The simplify pipeline is located in the SimplifyPass class. Internally, it is a fixed-point pipeline (FixedPointPipeline), which means that it will run in a loop until no more transformations are performed on the input SDFG. This is guaranteed to happen, as no simplify pass adds any new elements to the graph, only removes them.

By default, simplify runs automatically for every input program. It can also be triggered by the SDFG API, using sdfg.simplify(). Below we discuss how to modify this behavior, gain more insights into the simplification process, and explain what it does.

Configuring Simplify

For debugging purposes, it might be useful to completely disable the automatic simplification process. This can be configured in the .dace.conf file by turning optimizer.automatic_simplification off. Alternatively, you could set the environment variable DACE_optimizer_automatic_simplification=0, which achieves the same effect (see Configuring DaCe).

As simplify runs multiple passes, you may want to inspect what it actually performed on a given graph. To do so through the API, call sdfg.simplify(verbose=True) (or set debugprint to verbose)

For validation, there are two options: validate controls whether to validate the SDFG (for soundness rather than correct results) after SimplifyPass is complete. This is enabled by default. If you wish to validate the SDFG after every simplify internal pass, set validate_all=True in the arguments to simplify().

How Simplify Works

Simplification tries to expose as much dataflow as possible by reducing the number of states and making each state as large as possible. This both reduces synchronization points (which exist implicitly at the end of each state), and ensures that dataflow is visible and can be used in transformations.

There is a particular order in which we apply the simplification passes, as a heuristic to maximize the effect and minimize the number of loops until a fixed-point is reached:

We first inline SDFGs with InlineSDFGs. We do this first since pre-fused states would normally only contain nested SDFGs and input/output access nodes.
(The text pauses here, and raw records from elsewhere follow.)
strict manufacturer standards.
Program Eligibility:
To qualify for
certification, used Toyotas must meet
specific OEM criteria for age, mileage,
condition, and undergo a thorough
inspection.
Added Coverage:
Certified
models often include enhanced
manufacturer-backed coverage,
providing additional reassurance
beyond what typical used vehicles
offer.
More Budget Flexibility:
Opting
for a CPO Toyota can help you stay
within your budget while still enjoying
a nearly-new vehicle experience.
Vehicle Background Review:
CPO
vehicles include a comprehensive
ScalarToSymbolPromotion then promotes scalar values into symbolic expressions (if they can be represented as such). This clarifies access patterns in programs by making them symbolic, moving indirect memory accesses (e.g., A[scalar]) out of a tasklet and into a memlet if the index is symbolically known.

FuseStates fuses SDFG states together if their dataflow allows it (i.e., will not create data races). This also merges access nodes between states to form clear data dependencies.

After states are fused, we perform optional array inference (OptionalArrayInference) to understand which of the underlying data cannot be None (or a null pointer). This allows eliding checks such as if x is not None during optimization, and also creates a richer argument checking scheme that validates array arguments.

Since all symbolic expressions have been exposed, we can now perform ConstantPropagation to propagate constant and symbolic values, and reduce the complexity of the graph. This later also helps in memlet intersection checks for automatic parallelization.

Following propagation, dead code elimination is provided by two passes: DeadDataflowElimination and DeadStateElimination. The former removes nodes within SDFG states if their results are never used, and the latter checks the state transition conditions and removes states that will never be executed (for example, if x is None for a non-optional array).

After constants are propagated, and dead-dataflow/states are removed, many of the symbols on the SDFG will no longer be necessary. RemoveUnusedSymbols removes those symbols from the graph.

ArrayElimination performs a coarse-grained dead memory elimination by removing redundant copies and unnecessary arrays/views.

Lastly, memlets with the same source/destination are merged by performing a union on the memlets’ subsets in ConsolidateEdges.

Following these passes, we end up reducing the following SDFG components: nested SDFGs, memlets, arrays and scalars, and SDFG states and nodes in those states.